The ninth chapter serves as a cautionary tale and emphasizes the difference between AI (artificial intelligence) and Big Data (analytics). Although many of the same techniques are used, the latter is a commercialization of the former and not always put to good purposes.
Then the tenth chapter explores the lessons that might be learned from the various false starts that AI has made in trying to emulate intelligence. It is possible to think of AI as trying to “model” various theories of knowledge, and when those attempts prove successful or not, that tends to confirm or disconfirm the theories. So this chapter provides a brief history of those AI attempts, with an eye on what they say for ontology and epistemology. In the end, the chapter reprises how science seems to have its own principle of individuation, as first suggested in Chapter One. The experience of AI tends to confirm that principle.
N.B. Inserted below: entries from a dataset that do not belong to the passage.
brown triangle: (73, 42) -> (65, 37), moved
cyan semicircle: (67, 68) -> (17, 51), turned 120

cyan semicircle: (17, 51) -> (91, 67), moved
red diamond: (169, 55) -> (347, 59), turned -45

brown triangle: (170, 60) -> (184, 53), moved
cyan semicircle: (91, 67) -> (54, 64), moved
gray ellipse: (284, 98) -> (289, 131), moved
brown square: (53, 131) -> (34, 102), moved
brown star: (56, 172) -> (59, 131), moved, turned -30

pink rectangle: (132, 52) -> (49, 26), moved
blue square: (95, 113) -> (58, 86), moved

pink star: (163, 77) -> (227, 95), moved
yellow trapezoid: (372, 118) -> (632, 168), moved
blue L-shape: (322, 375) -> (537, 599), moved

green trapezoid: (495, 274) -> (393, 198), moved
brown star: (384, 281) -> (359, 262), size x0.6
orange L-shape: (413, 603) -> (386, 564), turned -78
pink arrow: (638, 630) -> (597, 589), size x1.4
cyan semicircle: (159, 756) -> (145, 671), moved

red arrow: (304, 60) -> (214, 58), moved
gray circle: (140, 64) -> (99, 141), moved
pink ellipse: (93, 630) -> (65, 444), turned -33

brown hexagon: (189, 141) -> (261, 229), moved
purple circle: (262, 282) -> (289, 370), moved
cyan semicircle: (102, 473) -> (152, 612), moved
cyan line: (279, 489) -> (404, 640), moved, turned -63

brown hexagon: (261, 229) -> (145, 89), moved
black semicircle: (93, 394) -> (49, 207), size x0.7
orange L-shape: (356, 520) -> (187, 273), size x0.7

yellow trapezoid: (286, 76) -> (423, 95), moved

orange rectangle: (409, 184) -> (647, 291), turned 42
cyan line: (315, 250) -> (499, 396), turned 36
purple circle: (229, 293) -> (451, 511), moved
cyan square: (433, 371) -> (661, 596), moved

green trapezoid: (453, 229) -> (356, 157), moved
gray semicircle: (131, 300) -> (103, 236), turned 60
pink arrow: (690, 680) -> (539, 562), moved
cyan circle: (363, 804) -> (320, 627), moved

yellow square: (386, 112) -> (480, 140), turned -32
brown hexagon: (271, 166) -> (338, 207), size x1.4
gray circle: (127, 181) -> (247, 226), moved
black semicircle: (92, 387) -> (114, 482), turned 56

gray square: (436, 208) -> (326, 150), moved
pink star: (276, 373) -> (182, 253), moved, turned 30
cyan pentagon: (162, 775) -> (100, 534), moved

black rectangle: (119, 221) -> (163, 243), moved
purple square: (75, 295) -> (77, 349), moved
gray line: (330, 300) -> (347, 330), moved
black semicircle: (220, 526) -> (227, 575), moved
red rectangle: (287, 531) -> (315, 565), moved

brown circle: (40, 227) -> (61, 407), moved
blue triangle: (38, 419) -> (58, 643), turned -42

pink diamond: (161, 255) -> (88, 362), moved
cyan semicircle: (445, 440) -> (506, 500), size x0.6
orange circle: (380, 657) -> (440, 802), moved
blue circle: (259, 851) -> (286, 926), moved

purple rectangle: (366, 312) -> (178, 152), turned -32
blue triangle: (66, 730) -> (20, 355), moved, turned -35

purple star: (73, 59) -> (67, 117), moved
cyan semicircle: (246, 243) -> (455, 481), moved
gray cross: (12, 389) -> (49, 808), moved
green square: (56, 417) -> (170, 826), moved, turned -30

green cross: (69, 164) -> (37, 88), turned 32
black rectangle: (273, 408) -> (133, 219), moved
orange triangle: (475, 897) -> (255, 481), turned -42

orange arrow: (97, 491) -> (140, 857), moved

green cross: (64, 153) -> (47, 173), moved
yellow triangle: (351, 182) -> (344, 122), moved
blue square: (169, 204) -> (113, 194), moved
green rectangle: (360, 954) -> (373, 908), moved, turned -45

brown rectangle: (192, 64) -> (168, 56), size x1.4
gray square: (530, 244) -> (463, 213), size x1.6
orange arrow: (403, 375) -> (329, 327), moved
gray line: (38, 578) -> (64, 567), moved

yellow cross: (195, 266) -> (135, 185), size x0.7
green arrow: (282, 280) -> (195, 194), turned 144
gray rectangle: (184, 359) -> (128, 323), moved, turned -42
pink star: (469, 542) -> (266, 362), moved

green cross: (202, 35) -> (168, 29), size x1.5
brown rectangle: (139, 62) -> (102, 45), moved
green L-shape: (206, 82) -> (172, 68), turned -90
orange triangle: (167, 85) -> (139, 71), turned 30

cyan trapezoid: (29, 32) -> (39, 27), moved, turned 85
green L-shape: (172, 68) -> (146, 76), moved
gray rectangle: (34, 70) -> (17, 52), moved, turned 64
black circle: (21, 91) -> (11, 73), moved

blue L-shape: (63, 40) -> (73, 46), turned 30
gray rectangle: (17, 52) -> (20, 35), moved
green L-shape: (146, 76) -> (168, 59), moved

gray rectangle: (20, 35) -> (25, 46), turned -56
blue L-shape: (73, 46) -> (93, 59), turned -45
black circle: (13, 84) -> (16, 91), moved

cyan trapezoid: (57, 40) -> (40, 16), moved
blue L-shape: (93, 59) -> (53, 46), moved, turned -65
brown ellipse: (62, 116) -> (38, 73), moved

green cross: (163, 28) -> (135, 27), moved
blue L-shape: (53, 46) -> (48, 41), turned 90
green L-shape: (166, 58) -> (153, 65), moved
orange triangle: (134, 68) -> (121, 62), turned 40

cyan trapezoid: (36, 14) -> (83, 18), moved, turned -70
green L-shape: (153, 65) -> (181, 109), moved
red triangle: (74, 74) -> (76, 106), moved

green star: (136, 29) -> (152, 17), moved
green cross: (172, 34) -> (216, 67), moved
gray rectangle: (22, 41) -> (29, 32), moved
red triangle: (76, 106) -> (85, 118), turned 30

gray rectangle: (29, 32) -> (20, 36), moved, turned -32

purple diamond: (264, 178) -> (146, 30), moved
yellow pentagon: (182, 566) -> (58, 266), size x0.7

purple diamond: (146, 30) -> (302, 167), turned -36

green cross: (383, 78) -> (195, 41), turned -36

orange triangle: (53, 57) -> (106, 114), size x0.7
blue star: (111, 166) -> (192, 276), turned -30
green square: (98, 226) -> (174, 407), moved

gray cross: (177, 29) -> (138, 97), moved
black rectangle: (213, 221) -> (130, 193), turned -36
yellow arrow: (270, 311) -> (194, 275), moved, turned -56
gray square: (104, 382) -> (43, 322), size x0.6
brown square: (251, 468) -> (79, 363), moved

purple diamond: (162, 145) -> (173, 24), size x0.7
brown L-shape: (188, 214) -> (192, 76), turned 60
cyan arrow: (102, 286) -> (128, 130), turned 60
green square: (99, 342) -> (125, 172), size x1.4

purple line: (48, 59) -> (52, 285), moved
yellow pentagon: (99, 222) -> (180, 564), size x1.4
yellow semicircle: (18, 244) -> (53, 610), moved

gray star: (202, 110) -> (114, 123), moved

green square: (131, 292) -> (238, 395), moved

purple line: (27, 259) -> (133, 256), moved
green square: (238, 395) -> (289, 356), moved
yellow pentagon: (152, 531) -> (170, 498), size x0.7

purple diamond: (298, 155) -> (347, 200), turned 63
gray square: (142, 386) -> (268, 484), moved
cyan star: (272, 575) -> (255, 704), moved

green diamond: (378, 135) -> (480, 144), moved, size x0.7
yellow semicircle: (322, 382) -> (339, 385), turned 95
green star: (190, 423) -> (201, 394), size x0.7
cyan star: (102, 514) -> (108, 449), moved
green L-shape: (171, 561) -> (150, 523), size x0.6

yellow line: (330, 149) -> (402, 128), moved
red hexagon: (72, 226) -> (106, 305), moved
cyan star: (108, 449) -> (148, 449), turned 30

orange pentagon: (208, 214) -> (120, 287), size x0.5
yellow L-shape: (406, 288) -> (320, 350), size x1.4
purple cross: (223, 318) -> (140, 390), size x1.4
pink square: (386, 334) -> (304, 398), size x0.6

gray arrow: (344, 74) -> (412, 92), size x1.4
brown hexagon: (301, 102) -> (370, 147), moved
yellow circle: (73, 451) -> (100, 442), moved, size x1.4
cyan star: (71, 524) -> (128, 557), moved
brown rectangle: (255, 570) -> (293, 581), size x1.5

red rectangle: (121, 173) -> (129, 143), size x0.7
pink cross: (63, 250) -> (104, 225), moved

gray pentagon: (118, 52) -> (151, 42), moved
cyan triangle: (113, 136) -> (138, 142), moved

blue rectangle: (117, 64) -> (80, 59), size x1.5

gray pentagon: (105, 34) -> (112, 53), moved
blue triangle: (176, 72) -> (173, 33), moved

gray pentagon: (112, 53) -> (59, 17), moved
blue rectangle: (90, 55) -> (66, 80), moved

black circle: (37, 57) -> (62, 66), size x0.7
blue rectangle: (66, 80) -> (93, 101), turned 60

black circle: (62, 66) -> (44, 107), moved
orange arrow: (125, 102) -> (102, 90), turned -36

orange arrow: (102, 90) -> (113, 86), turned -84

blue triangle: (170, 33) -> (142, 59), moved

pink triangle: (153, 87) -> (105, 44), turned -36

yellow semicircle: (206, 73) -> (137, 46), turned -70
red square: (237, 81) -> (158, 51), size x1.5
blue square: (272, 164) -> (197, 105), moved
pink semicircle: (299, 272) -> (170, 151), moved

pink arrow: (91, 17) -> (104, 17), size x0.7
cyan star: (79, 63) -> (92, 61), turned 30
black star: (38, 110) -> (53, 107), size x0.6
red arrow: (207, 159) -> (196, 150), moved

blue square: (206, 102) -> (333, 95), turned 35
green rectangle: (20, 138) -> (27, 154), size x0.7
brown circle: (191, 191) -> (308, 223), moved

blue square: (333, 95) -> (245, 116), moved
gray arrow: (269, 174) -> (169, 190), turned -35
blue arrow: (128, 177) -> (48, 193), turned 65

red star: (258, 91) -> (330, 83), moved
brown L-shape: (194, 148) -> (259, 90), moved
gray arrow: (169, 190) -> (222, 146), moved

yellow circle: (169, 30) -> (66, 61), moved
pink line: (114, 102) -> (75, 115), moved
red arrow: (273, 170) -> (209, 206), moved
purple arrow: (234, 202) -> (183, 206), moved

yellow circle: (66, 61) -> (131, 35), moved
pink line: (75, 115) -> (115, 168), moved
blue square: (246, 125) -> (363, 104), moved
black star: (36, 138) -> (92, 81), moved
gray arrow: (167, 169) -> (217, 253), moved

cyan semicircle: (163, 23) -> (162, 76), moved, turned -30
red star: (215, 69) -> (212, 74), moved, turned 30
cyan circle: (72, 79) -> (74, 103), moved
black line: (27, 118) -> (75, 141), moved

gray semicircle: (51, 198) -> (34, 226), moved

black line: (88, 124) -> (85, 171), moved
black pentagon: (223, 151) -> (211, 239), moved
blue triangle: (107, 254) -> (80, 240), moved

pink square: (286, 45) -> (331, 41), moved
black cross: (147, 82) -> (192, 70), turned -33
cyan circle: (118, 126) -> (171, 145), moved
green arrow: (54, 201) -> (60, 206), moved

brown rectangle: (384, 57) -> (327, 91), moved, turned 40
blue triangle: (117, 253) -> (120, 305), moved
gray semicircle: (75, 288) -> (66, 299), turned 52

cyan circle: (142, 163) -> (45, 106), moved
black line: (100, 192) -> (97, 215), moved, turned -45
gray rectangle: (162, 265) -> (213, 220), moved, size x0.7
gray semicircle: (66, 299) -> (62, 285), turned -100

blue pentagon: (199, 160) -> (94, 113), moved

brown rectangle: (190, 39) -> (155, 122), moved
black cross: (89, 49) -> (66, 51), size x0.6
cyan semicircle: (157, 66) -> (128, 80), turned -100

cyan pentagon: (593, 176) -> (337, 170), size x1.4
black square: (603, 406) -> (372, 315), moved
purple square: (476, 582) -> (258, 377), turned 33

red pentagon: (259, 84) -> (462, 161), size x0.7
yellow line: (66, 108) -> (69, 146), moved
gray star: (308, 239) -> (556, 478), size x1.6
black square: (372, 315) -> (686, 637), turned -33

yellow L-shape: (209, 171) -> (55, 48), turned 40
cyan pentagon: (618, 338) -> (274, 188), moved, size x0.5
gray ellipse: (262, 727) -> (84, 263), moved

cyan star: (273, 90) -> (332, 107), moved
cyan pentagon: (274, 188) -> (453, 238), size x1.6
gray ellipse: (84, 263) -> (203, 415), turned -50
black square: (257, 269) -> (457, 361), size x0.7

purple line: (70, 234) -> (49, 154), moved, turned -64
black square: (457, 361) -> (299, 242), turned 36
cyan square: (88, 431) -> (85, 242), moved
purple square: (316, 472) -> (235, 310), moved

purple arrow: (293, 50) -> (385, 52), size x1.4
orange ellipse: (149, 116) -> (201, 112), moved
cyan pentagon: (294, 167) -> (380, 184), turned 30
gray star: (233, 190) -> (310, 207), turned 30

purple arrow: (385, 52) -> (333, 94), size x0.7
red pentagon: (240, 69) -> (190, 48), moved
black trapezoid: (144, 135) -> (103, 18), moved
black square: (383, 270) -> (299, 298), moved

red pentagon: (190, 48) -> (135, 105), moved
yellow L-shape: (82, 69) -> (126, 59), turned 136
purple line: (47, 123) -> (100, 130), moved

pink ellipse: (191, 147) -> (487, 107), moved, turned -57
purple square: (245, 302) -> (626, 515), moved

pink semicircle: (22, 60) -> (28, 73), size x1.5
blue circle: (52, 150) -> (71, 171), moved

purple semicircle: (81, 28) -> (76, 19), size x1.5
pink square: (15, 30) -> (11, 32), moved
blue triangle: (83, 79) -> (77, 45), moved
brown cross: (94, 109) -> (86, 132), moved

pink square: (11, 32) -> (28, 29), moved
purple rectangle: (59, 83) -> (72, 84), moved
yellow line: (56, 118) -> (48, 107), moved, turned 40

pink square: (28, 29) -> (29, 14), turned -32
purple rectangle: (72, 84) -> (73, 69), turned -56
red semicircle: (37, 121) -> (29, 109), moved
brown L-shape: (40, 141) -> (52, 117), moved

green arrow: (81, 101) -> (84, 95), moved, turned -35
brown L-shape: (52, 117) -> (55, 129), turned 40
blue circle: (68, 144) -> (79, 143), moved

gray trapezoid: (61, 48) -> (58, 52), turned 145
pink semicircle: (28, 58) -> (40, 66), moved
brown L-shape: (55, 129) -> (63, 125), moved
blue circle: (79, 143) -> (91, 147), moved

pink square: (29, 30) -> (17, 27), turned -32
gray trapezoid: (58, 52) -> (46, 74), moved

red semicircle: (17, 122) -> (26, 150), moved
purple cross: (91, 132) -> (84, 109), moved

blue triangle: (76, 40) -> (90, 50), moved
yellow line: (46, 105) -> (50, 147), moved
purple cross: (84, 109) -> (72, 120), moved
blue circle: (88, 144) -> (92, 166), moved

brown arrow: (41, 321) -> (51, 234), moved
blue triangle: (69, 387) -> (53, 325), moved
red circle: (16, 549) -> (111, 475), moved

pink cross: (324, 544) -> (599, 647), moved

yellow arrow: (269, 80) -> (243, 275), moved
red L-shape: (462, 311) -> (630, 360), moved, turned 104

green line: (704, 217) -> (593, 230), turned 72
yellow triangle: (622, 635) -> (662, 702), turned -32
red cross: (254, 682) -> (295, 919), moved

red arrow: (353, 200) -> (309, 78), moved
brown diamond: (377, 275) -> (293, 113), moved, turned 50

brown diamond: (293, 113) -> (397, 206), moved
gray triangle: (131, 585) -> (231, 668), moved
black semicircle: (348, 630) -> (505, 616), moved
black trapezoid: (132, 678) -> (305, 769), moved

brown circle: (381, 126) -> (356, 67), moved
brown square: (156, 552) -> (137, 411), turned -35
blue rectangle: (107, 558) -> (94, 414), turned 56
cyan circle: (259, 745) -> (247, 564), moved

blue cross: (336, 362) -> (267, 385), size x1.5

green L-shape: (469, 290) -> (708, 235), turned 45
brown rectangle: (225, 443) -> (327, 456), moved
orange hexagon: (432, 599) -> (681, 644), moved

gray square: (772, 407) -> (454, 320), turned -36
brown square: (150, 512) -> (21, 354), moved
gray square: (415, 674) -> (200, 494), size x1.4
And finally, the last chapter brings together some major points from my past books and puts them with major points made here, in order to make a more comprehensive story of how to have an expansive view of causality. That includes a consideration of complexity studies and information theory.
Each chapter can be read as a stand-alone paper. The book is written that way so as to emphasize how each chapter has its own unique starting point sand yet it still comes to the same understanding of causality. Accordingly, all but the shortest chapters have an Introduction and a Conclusion. What they each show is the role played by arrangement in how things move and change. And that includes change that is causal change. Causality can fit into a world that is full of random actions because those random actions can act, not just in isolation as in probabilities, but as per their organization within arrangements.